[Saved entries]
*** Block opens ***
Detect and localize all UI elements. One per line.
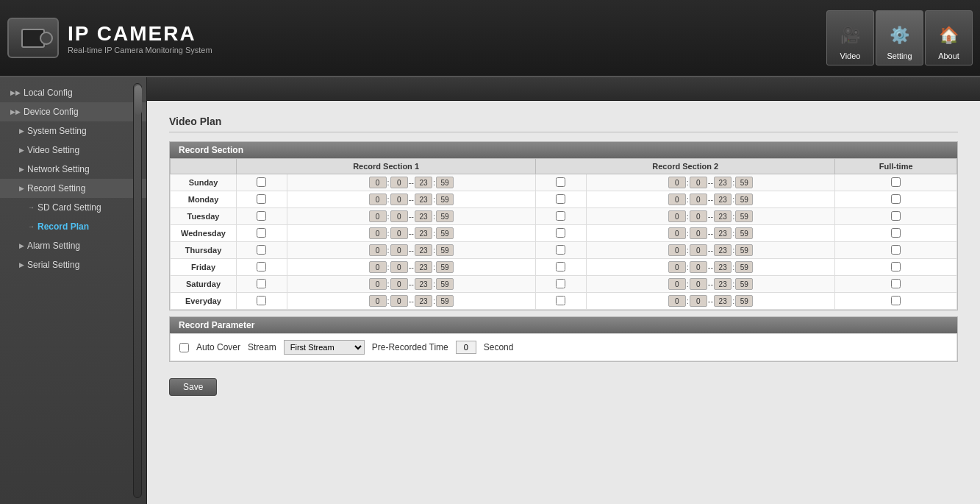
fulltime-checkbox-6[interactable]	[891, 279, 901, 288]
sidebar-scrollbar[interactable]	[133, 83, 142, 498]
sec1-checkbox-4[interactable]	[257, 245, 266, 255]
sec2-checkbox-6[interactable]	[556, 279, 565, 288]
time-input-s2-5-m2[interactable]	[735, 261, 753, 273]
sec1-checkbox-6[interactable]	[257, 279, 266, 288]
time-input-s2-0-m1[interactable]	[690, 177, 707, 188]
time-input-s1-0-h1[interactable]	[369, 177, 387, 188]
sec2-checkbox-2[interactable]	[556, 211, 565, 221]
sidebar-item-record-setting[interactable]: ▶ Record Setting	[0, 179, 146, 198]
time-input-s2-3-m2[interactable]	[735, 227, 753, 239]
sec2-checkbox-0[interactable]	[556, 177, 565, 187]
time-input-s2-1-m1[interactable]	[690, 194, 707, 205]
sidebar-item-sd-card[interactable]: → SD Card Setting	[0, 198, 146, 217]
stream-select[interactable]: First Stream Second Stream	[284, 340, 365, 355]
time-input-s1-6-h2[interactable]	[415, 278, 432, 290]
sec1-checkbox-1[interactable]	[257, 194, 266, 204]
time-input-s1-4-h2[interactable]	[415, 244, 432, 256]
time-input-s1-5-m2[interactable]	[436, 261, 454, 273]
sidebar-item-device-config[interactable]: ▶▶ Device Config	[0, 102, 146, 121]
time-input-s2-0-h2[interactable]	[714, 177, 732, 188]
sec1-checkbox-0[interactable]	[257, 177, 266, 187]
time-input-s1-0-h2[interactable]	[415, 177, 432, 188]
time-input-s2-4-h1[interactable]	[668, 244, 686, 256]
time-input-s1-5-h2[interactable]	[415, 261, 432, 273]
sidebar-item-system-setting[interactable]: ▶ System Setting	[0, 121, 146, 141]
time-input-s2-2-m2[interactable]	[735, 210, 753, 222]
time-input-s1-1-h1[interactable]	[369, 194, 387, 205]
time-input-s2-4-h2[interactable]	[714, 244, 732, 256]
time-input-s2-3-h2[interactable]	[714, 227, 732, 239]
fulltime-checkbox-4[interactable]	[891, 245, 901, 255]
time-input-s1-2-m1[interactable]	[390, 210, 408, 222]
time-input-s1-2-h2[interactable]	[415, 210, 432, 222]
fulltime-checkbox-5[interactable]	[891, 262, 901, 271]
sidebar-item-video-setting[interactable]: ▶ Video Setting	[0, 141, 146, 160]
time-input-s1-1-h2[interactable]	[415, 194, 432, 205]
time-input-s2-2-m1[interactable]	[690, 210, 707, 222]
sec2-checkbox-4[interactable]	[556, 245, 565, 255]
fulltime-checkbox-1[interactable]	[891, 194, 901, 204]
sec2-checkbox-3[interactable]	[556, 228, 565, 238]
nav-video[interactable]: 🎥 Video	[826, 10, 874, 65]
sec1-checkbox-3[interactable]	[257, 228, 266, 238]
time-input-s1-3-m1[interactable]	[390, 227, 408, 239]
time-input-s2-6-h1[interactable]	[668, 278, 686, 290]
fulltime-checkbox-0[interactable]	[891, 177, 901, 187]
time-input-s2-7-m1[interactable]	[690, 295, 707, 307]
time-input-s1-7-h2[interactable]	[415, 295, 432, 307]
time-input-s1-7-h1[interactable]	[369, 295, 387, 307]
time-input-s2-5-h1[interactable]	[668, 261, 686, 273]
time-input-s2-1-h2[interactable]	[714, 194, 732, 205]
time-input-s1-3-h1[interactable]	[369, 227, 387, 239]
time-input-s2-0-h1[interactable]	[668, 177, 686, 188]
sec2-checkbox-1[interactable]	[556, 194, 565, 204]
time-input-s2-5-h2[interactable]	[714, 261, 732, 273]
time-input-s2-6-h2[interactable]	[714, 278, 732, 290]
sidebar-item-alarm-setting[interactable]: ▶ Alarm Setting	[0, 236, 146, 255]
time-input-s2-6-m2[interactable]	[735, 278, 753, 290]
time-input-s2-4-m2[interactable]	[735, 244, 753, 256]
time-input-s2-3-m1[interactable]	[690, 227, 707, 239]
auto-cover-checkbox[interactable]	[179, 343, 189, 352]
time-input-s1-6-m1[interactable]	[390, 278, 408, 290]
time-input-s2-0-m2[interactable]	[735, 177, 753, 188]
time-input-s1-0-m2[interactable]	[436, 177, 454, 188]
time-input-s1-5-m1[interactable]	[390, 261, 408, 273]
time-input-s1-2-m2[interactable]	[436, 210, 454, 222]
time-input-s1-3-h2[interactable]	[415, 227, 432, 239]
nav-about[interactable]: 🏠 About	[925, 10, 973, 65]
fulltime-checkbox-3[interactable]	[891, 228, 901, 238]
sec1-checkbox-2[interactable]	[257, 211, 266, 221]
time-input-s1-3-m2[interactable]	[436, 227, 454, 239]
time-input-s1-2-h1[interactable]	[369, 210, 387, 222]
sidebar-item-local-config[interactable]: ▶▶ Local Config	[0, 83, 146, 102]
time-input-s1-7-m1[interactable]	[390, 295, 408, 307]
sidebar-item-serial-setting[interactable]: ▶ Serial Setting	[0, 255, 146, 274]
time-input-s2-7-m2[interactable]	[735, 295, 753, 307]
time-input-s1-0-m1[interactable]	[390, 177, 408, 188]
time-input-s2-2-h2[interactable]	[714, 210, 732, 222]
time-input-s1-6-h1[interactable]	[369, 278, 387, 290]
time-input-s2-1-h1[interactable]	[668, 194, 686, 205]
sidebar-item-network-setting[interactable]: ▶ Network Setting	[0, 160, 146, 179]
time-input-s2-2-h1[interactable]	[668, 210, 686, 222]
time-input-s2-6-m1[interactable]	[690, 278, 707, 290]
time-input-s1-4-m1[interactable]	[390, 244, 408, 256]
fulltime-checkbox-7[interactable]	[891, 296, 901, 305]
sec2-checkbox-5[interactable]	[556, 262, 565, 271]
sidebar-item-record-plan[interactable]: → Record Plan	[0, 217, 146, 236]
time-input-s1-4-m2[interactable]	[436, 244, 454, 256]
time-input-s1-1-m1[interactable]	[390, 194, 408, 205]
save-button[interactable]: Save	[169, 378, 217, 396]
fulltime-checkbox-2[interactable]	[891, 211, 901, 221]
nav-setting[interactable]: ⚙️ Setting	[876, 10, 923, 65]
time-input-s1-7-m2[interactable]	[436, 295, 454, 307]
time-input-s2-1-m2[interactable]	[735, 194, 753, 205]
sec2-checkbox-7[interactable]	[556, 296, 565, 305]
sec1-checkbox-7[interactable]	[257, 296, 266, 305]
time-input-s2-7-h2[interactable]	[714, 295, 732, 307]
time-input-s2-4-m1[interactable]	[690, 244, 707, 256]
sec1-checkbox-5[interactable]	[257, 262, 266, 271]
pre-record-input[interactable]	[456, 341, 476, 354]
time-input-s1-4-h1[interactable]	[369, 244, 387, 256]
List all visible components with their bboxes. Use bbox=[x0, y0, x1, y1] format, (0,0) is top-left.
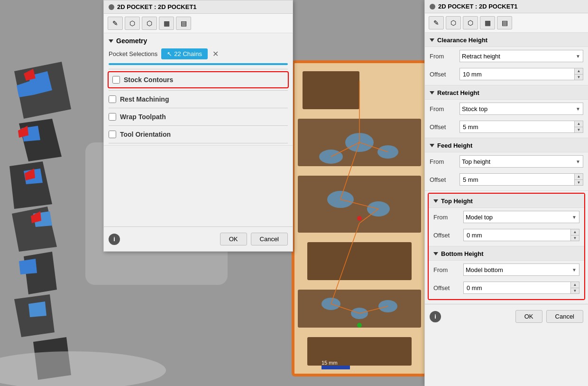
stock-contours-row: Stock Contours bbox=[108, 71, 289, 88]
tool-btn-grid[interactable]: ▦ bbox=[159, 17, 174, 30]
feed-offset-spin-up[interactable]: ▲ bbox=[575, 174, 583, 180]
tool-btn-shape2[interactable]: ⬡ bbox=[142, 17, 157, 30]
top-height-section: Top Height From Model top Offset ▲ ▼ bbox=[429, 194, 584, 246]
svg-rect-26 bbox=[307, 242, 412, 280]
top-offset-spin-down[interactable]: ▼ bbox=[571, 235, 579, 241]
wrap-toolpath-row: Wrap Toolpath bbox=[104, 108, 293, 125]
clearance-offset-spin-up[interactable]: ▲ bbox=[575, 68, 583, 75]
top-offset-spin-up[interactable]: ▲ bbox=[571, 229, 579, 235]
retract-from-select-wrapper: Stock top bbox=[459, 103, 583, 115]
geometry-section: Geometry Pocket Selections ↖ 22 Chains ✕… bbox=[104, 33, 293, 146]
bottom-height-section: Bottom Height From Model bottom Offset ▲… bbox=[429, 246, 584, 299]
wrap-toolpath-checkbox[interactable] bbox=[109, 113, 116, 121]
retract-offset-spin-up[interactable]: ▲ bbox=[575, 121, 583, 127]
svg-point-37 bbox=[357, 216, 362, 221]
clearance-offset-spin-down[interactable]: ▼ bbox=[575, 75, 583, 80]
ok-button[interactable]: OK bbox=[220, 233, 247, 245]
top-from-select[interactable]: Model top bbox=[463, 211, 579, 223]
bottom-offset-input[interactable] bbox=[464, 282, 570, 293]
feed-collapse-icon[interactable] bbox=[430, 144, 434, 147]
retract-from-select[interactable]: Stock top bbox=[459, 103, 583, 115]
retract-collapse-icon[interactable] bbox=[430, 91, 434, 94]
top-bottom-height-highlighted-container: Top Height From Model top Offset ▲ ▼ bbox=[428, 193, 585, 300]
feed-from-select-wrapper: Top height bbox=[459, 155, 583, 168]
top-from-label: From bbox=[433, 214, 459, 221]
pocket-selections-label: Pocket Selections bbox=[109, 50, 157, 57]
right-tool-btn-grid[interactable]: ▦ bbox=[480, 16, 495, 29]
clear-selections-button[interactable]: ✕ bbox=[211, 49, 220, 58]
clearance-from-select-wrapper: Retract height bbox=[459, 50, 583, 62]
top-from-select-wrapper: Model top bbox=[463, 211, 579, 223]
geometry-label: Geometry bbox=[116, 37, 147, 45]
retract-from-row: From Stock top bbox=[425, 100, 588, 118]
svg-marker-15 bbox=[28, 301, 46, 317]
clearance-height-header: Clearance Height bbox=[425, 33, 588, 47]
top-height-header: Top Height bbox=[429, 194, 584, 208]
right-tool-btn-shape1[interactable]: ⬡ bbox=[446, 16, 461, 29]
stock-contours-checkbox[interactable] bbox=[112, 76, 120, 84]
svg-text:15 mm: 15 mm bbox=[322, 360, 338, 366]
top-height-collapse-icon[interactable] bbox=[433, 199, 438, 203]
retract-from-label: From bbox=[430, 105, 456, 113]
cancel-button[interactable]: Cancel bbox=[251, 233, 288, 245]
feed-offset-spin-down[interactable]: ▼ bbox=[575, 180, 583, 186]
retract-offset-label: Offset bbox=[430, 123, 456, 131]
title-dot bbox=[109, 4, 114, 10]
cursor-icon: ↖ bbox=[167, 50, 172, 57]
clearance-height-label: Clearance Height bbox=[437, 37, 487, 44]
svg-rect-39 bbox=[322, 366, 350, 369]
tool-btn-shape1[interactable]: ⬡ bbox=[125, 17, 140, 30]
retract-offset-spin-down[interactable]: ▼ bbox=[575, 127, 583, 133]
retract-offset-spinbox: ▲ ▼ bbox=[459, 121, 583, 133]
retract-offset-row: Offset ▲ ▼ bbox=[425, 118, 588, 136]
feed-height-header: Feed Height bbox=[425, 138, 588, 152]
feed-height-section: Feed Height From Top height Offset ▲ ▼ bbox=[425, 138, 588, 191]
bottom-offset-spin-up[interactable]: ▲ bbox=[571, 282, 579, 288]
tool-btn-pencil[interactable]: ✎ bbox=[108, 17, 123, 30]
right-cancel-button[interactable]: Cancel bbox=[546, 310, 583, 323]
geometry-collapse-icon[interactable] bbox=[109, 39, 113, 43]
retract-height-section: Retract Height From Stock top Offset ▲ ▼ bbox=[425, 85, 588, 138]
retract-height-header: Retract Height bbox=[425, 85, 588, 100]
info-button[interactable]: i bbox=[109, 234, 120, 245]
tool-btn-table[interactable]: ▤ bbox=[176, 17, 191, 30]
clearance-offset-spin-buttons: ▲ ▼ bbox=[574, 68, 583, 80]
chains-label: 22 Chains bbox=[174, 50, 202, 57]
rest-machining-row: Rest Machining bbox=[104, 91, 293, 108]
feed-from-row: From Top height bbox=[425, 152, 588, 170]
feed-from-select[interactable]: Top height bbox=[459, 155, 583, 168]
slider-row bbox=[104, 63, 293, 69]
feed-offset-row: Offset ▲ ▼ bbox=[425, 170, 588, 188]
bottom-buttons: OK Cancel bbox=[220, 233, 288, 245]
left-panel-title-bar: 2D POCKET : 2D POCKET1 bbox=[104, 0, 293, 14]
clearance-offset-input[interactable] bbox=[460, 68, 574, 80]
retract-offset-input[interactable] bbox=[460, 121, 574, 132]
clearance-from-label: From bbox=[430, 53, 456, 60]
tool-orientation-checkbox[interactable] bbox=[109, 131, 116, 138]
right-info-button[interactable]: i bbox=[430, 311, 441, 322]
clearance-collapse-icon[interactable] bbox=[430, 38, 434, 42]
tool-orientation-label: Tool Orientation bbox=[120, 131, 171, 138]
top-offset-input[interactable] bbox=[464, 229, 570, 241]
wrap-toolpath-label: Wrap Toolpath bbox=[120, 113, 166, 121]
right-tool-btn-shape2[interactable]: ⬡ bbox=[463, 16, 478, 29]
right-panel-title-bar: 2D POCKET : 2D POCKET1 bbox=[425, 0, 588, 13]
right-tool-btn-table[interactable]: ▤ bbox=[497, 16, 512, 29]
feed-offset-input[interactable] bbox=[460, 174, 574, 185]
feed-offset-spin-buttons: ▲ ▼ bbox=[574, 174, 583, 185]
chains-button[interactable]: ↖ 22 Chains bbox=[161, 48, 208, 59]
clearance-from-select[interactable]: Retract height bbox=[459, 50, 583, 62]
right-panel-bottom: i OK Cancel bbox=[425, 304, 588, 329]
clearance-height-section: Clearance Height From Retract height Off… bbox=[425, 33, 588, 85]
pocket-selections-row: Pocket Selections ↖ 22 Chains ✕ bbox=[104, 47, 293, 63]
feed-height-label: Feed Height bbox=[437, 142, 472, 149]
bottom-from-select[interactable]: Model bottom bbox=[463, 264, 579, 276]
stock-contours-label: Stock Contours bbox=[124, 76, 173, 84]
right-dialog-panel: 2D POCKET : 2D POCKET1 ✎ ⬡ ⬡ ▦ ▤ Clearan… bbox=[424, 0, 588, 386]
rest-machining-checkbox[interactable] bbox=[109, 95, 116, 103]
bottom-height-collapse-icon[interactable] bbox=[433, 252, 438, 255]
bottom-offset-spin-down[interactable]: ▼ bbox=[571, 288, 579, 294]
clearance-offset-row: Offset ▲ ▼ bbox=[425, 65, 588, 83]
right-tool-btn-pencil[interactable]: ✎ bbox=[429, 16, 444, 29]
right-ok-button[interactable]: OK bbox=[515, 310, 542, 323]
*** Block closes ***
Pull out every line of the entries that includes the word "Model".

### [PROBLEM SOLUTION]
top-height-section: Top Height From Model top Offset ▲ ▼ bbox=[429, 194, 584, 246]
bottom-height-section: Bottom Height From Model bottom Offset ▲… bbox=[429, 246, 584, 299]
top-from-select[interactable]: Model top bbox=[463, 211, 579, 223]
top-bottom-height-highlighted-container: Top Height From Model top Offset ▲ ▼ bbox=[428, 193, 585, 300]
top-from-select-wrapper: Model top bbox=[463, 211, 579, 223]
bottom-from-select[interactable]: Model bottom bbox=[463, 264, 579, 276]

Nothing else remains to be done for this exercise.